罪を憎んで人を憎まず

 「罪を憎んで人を憎まず」というのはどういうことなのか、結構折に触れ考えることがありました。
 それは「犯した行為が裁かれるべきであって、その心情を推し量って裁くべきではない」ということかなと今は思ったりしています*1
 ところが現行の刑法は客観的構成要件要素の他に主観的構成要件要素を考慮する(しなければいけないとする)思想がはっきりしていて、それが直接間違っているなどと主張するつもりではありませんが、「紛れ」は排除できないだろうなとも考えています。


 人の心はわからないもので、時に自分の心さえわからないものですし、その曖昧なものを推量して判断せざるを得ないというのは非常に難しいことだと思います。
 あまりにそういう難しいことに直面するともう原則の方をいじりたくなる、と言いますか「気持ちの推量」はやめて「犯した行為だけ」で裁判すればいいのに、と極論を言ってみたくもなります。
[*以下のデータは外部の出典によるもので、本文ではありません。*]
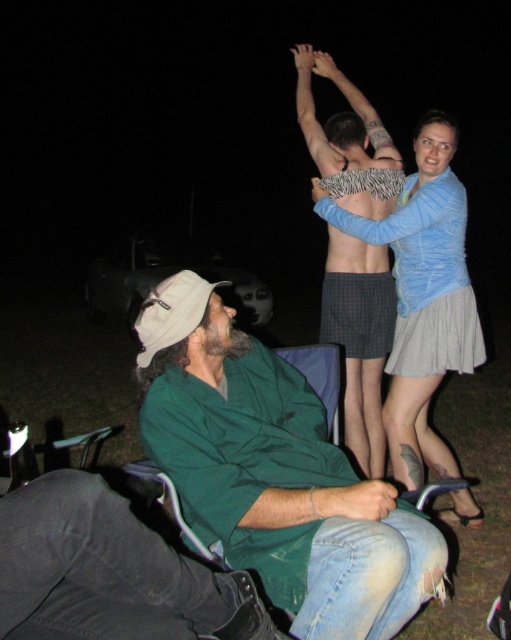 What is the object located at the coordinates point (322, 129) in the image?

The object located at point (322, 129) is the zebra patterned fabric at center. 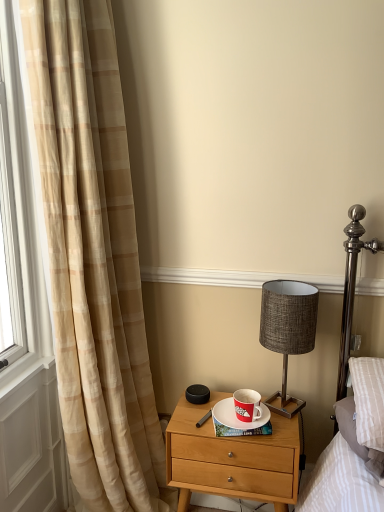 Question: Is white ceramic saucer at center shorter than red matte coffee cup at center?

Choices:
 (A) yes
 (B) no

Answer: (A)

Question: Considering the relative sizes of white ceramic saucer at center and red matte coffee cup at center in the image provided, is white ceramic saucer at center smaller than red matte coffee cup at center?

Choices:
 (A) yes
 (B) no

Answer: (A)

Question: Is white ceramic saucer at center aimed at red matte coffee cup at center?

Choices:
 (A) yes
 (B) no

Answer: (A)

Question: Is white ceramic saucer at center beside red matte coffee cup at center?

Choices:
 (A) no
 (B) yes

Answer: (B)

Question: Can you confirm if white ceramic saucer at center is positioned to the right of red matte coffee cup at center?

Choices:
 (A) no
 (B) yes

Answer: (A)

Question: Are white ceramic saucer at center and red matte coffee cup at center far apart?

Choices:
 (A) yes
 (B) no

Answer: (B)

Question: Is metallic gray lampshade at center-right looking in the opposite direction of white ceramic saucer at center?

Choices:
 (A) yes
 (B) no

Answer: (B)

Question: Is metallic gray lampshade at center-right closer to camera compared to white ceramic saucer at center?

Choices:
 (A) no
 (B) yes

Answer: (B)

Question: From the image's perspective, is metallic gray lampshade at center-right under white ceramic saucer at center?

Choices:
 (A) no
 (B) yes

Answer: (A)

Question: Is metallic gray lampshade at center-right aimed at white ceramic saucer at center?

Choices:
 (A) no
 (B) yes

Answer: (A)

Question: Is metallic gray lampshade at center-right shorter than white ceramic saucer at center?

Choices:
 (A) yes
 (B) no

Answer: (B)

Question: From the image's perspective, is metallic gray lampshade at center-right over white ceramic saucer at center?

Choices:
 (A) yes
 (B) no

Answer: (A)

Question: From a real-world perspective, does beige plaid curtain at left sit lower than metallic gray lampshade at center-right?

Choices:
 (A) yes
 (B) no

Answer: (B) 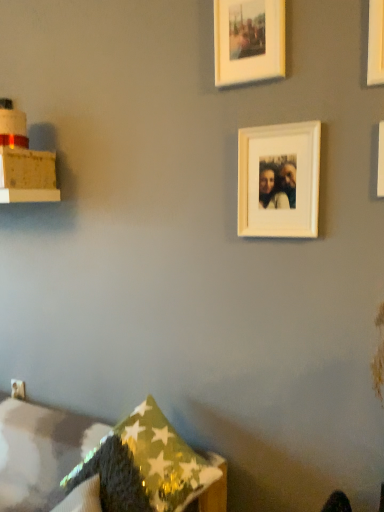 What is the approximate height of white matte picture frame at upper right, which appears as the 2th picture frame when viewed from the top?

The height of white matte picture frame at upper right, which appears as the 2th picture frame when viewed from the top, is 8.72 inches.

Locate an element on the screen. This screenshot has width=384, height=512. white matte picture frame at upper center, which ranks as the 2th picture frame in left-to-right order is located at coordinates (279, 180).

Which object is positioned more to the left, white matte picture frame at upper center, which is the 3th picture frame from bottom to top, or white matte picture frame at upper right, which appears as the 2th picture frame when viewed from the top?

white matte picture frame at upper center, which is the 3th picture frame from bottom to top, is more to the left.

Which is behind, white matte picture frame at upper center, the 1th picture frame in the top-to-bottom sequence, or white matte picture frame at upper right, the 3th picture frame positioned from the left?

white matte picture frame at upper center, the 1th picture frame in the top-to-bottom sequence, is further away from the camera.

Can you confirm if white matte picture frame at upper center, which is the first picture frame in left-to-right order, is wider than white matte picture frame at upper right, positioned as the second picture frame in bottom-to-top order?

Correct, the width of white matte picture frame at upper center, which is the first picture frame in left-to-right order, exceeds that of white matte picture frame at upper right, positioned as the second picture frame in bottom-to-top order.

Consider the image. How different are the orientations of white matte picture frame at upper center, the 1th picture frame in the top-to-bottom sequence, and white matte picture frame at upper right, the first picture frame from the right, in degrees?

The angular difference between white matte picture frame at upper center, the 1th picture frame in the top-to-bottom sequence, and white matte picture frame at upper right, the first picture frame from the right, is 1.75 degrees.

Does point (304, 205) come behind point (181, 477)?

That is True.

Is white matte picture frame at upper center, the third picture frame from the top, smaller than shiny metallic pillow at lower center, the first pillow when ordered from back to front?

Indeed, white matte picture frame at upper center, the third picture frame from the top, has a smaller size compared to shiny metallic pillow at lower center, the first pillow when ordered from back to front.

Is white matte picture frame at upper center, the 1th picture frame when ordered from bottom to top, positioned far away from shiny metallic pillow at lower center, the first pillow when ordered from back to front?

No, white matte picture frame at upper center, the 1th picture frame when ordered from bottom to top, is not far away from shiny metallic pillow at lower center, the first pillow when ordered from back to front.

Between white matte picture frame at upper center, which is the 3th picture frame from bottom to top, and white matte picture frame at upper center, the third picture frame from the top, which one has more height?

white matte picture frame at upper center, the third picture frame from the top, is taller.

Which object is closer to the camera taking this photo, white matte picture frame at upper center, the 3th picture frame in the right-to-left sequence, or white matte picture frame at upper center, which ranks as the 2th picture frame in left-to-right order?

Positioned in front is white matte picture frame at upper center, which ranks as the 2th picture frame in left-to-right order.

Considering the sizes of white matte picture frame at upper right, the first picture frame from the right, and green textured pillow at lower left, the 1th pillow viewed from the front, in the image, is white matte picture frame at upper right, the first picture frame from the right, taller or shorter than green textured pillow at lower left, the 1th pillow viewed from the front,?

Clearly, white matte picture frame at upper right, the first picture frame from the right, is shorter compared to green textured pillow at lower left, the 1th pillow viewed from the front.

How many degrees apart are the facing directions of white matte picture frame at upper right, the first picture frame from the right, and green textured pillow at lower left, arranged as the second pillow when viewed from the back?

The angular difference between white matte picture frame at upper right, the first picture frame from the right, and green textured pillow at lower left, arranged as the second pillow when viewed from the back, is 28.4 degrees.

Could you tell me if white matte picture frame at upper right, the 3th picture frame positioned from the left, is turned towards green textured pillow at lower left, arranged as the second pillow when viewed from the back?

No, white matte picture frame at upper right, the 3th picture frame positioned from the left, is not oriented towards green textured pillow at lower left, arranged as the second pillow when viewed from the back.

Considering the positions of objects white matte picture frame at upper right, positioned as the second picture frame in bottom-to-top order, and green textured pillow at lower left, arranged as the second pillow when viewed from the back, in the image provided, who is more to the left, white matte picture frame at upper right, positioned as the second picture frame in bottom-to-top order, or green textured pillow at lower left, arranged as the second pillow when viewed from the back,?

green textured pillow at lower left, arranged as the second pillow when viewed from the back.

Considering the relative positions of shiny metallic pillow at lower center, the first pillow when ordered from back to front, and white matte picture frame at upper right, positioned as the second picture frame in bottom-to-top order, in the image provided, is shiny metallic pillow at lower center, the first pillow when ordered from back to front, in front of white matte picture frame at upper right, positioned as the second picture frame in bottom-to-top order,?

Yes, it is in front of white matte picture frame at upper right, positioned as the second picture frame in bottom-to-top order.

Is point (146, 420) more distant than point (379, 181)?

Yes, it is.

Is shiny metallic pillow at lower center, the first pillow when ordered from back to front, bigger than white matte picture frame at upper right, the 3th picture frame positioned from the left?

Yes, shiny metallic pillow at lower center, the first pillow when ordered from back to front, is bigger than white matte picture frame at upper right, the 3th picture frame positioned from the left.

Is shiny metallic pillow at lower center, marked as the 2th pillow in a front-to-back arrangement, positioned with its back to white matte picture frame at upper right, which appears as the 2th picture frame when viewed from the top?

That's not correct — shiny metallic pillow at lower center, marked as the 2th pillow in a front-to-back arrangement, is not looking away from white matte picture frame at upper right, which appears as the 2th picture frame when viewed from the top.

Is white matte picture frame at upper center, arranged as the second picture frame when viewed from the right, oriented away from green textured pillow at lower left, arranged as the second pillow when viewed from the back?

No.

Is point (311, 187) positioned before point (117, 485)?

No.

Considering the relative sizes of white matte picture frame at upper center, which ranks as the 2th picture frame in left-to-right order, and green textured pillow at lower left, arranged as the second pillow when viewed from the back, in the image provided, is white matte picture frame at upper center, which ranks as the 2th picture frame in left-to-right order, smaller than green textured pillow at lower left, arranged as the second pillow when viewed from the back,?

Correct, white matte picture frame at upper center, which ranks as the 2th picture frame in left-to-right order, occupies less space than green textured pillow at lower left, arranged as the second pillow when viewed from the back.

From a real-world perspective, is white matte picture frame at upper center, which ranks as the 2th picture frame in left-to-right order, over green textured pillow at lower left, arranged as the second pillow when viewed from the back?

Yes, from a real-world perspective, white matte picture frame at upper center, which ranks as the 2th picture frame in left-to-right order, is over green textured pillow at lower left, arranged as the second pillow when viewed from the back

Is shiny metallic pillow at lower center, the first pillow when ordered from back to front, next to green textured pillow at lower left, arranged as the second pillow when viewed from the back, and touching it?

Indeed, shiny metallic pillow at lower center, the first pillow when ordered from back to front, and green textured pillow at lower left, arranged as the second pillow when viewed from the back, are beside each other and touching.

In the scene shown: Considering the relative positions of shiny metallic pillow at lower center, marked as the 2th pillow in a front-to-back arrangement, and green textured pillow at lower left, arranged as the second pillow when viewed from the back, in the image provided, is shiny metallic pillow at lower center, marked as the 2th pillow in a front-to-back arrangement, to the left of green textured pillow at lower left, arranged as the second pillow when viewed from the back, from the viewer's perspective?

In fact, shiny metallic pillow at lower center, marked as the 2th pillow in a front-to-back arrangement, is to the right of green textured pillow at lower left, arranged as the second pillow when viewed from the back.

Which of these two, shiny metallic pillow at lower center, marked as the 2th pillow in a front-to-back arrangement, or green textured pillow at lower left, the 1th pillow viewed from the front, is bigger?

With larger size is shiny metallic pillow at lower center, marked as the 2th pillow in a front-to-back arrangement.

Identify the location of pillow on the right of green textured pillow at lower left, the 1th pillow viewed from the front. (144, 466).

At what (x,y) coordinates should I click in order to perform the action: click on picture frame that appears above the white matte picture frame at upper right, positioned as the second picture frame in bottom-to-top order (from the image's perspective). Please return your answer as a coordinate pair (x, y). Looking at the image, I should click on (248, 40).

You are a GUI agent. You are given a task and a screenshot of the screen. Output one action in this format:
    pyautogui.click(x=<x>, y=<y>)
    Task: Click on the 2nd pillow directly beneath the white matte picture frame at upper center, the 1th picture frame when ordered from bottom to top (from a real-world perspective)
    The height and width of the screenshot is (512, 384).
    Given the screenshot: What is the action you would take?
    pyautogui.click(x=144, y=466)

Which object lies further to the anchor point green textured pillow at lower left, arranged as the second pillow when viewed from the back, white matte picture frame at upper center, which is the 3th picture frame from bottom to top, or white matte picture frame at upper right, positioned as the second picture frame in bottom-to-top order?

Among the two, white matte picture frame at upper center, which is the 3th picture frame from bottom to top, is located further to green textured pillow at lower left, arranged as the second pillow when viewed from the back.

Considering their positions, is white matte picture frame at upper right, positioned as the second picture frame in bottom-to-top order, positioned further to white matte picture frame at upper center, the 1th picture frame in the top-to-bottom sequence, than shiny metallic pillow at lower center, marked as the 2th pillow in a front-to-back arrangement?

Among the two, shiny metallic pillow at lower center, marked as the 2th pillow in a front-to-back arrangement, is located further to white matte picture frame at upper center, the 1th picture frame in the top-to-bottom sequence.

Estimate the real-world distances between objects in this image. Which object is closer to white matte picture frame at upper right, the 3th picture frame positioned from the left, white matte picture frame at upper center, arranged as the second picture frame when viewed from the right, or shiny metallic pillow at lower center, marked as the 2th pillow in a front-to-back arrangement?

Based on the image, white matte picture frame at upper center, arranged as the second picture frame when viewed from the right, appears to be nearer to white matte picture frame at upper right, the 3th picture frame positioned from the left.

From the image, which object appears to be farther from white matte picture frame at upper right, which appears as the 2th picture frame when viewed from the top, shiny metallic pillow at lower center, marked as the 2th pillow in a front-to-back arrangement, or green textured pillow at lower left, the 1th pillow viewed from the front?

green textured pillow at lower left, the 1th pillow viewed from the front.

Which object lies further to the anchor point shiny metallic pillow at lower center, marked as the 2th pillow in a front-to-back arrangement, white matte picture frame at upper center, the 1th picture frame in the top-to-bottom sequence, or green textured pillow at lower left, the 1th pillow viewed from the front?

white matte picture frame at upper center, the 1th picture frame in the top-to-bottom sequence, is positioned further to the anchor shiny metallic pillow at lower center, marked as the 2th pillow in a front-to-back arrangement.

Looking at the image, which one is located further to white matte picture frame at upper center, the 1th picture frame when ordered from bottom to top, shiny metallic pillow at lower center, marked as the 2th pillow in a front-to-back arrangement, or white matte picture frame at upper right, the first picture frame from the right?

shiny metallic pillow at lower center, marked as the 2th pillow in a front-to-back arrangement, is positioned further to the anchor white matte picture frame at upper center, the 1th picture frame when ordered from bottom to top.

Which object lies further to the anchor point white matte picture frame at upper right, which appears as the 2th picture frame when viewed from the top, shiny metallic pillow at lower center, the first pillow when ordered from back to front, or white matte picture frame at upper center, the third picture frame from the top?

Based on the image, shiny metallic pillow at lower center, the first pillow when ordered from back to front, appears to be further to white matte picture frame at upper right, which appears as the 2th picture frame when viewed from the top.

Considering their positions, is white matte picture frame at upper center, the 1th picture frame when ordered from bottom to top, positioned closer to shiny metallic pillow at lower center, marked as the 2th pillow in a front-to-back arrangement, than white matte picture frame at upper right, the first picture frame from the right?

white matte picture frame at upper center, the 1th picture frame when ordered from bottom to top, lies closer to shiny metallic pillow at lower center, marked as the 2th pillow in a front-to-back arrangement, than the other object.

Identify the location of picture frame that lies between white matte picture frame at upper center, which is the first picture frame in left-to-right order, and white matte picture frame at upper center, the third picture frame from the top, from top to bottom. (380, 161).

Identify the location of pillow between white matte picture frame at upper right, positioned as the second picture frame in bottom-to-top order, and shiny metallic pillow at lower center, marked as the 2th pillow in a front-to-back arrangement, vertically. (115, 478).

Where is `picture frame between white matte picture frame at upper right, which appears as the 2th picture frame when viewed from the top, and shiny metallic pillow at lower center, the first pillow when ordered from back to front, from top to bottom`? picture frame between white matte picture frame at upper right, which appears as the 2th picture frame when viewed from the top, and shiny metallic pillow at lower center, the first pillow when ordered from back to front, from top to bottom is located at coordinates (279, 180).

Locate an element on the screen. picture frame between white matte picture frame at upper right, positioned as the second picture frame in bottom-to-top order, and green textured pillow at lower left, arranged as the second pillow when viewed from the back, in the up-down direction is located at coordinates (279, 180). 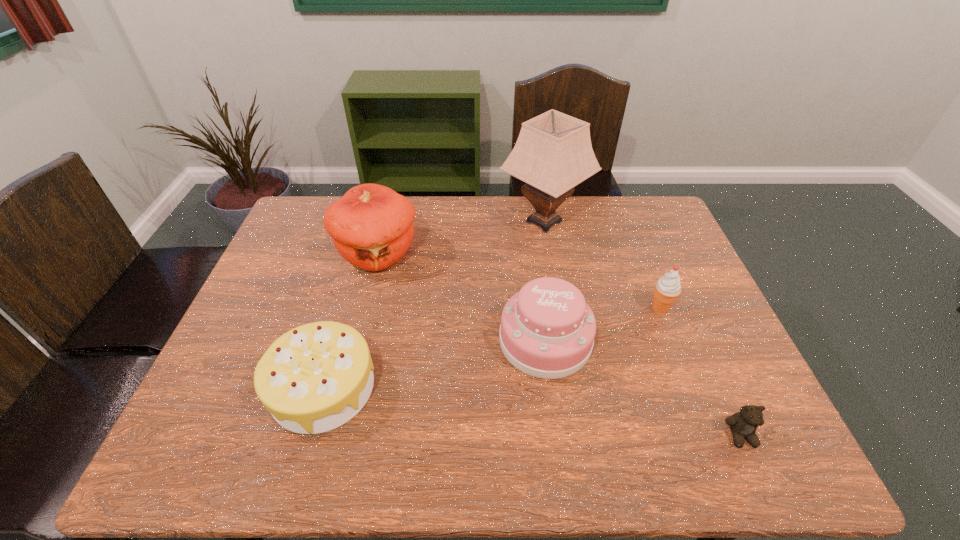 Find the location of a particular element. vacant space at the far edge of the desktop is located at coordinates (569, 199).

The width and height of the screenshot is (960, 540). Identify the location of vacant area at the near edge. (642, 449).

Image resolution: width=960 pixels, height=540 pixels. Identify the location of free space at the left edge of the desktop. (286, 285).

What are the coordinates of `vacant area at the right edge` in the screenshot? It's located at (677, 264).

Where is `free spot at the far left corner of the desktop`? The image size is (960, 540). free spot at the far left corner of the desktop is located at coordinates (316, 232).

This screenshot has height=540, width=960. In order to click on vacant space at the near left corner of the desktop in this screenshot , I will do `click(242, 448)`.

At what (x,y) coordinates should I click in order to perform the action: click on unoccupied position between the tallest object and the second tallest object. Please return your answer as a coordinate pair (x, y). Looking at the image, I should click on (461, 238).

Find the location of a particular element. Image resolution: width=960 pixels, height=540 pixels. vacant point located between the pumpkin and the icecream is located at coordinates (519, 281).

The image size is (960, 540). In order to click on vacant area that lies between the teddy bear and the icecream in this screenshot , I will do `click(700, 372)`.

I want to click on vacant area that lies between the lampshade and the icecream, so click(x=602, y=265).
 特に人の命が失われた事件などでは、過失致死でも傷害致死でも殺人でも等しく回復不能な結果がそこにありますから、いずれにしても被害者側には同じで、加害者の量刑などというものに軽重がでるのを納得できないものだろうなと感じるのです。
 だからその被害者感情に全面的に依れというのではありませんが。
 ただ、今の法制度下では必ず紛れが生じ、そして「罪を憎んで人を憎まず」ということにはならないだろうなと思えるのでした。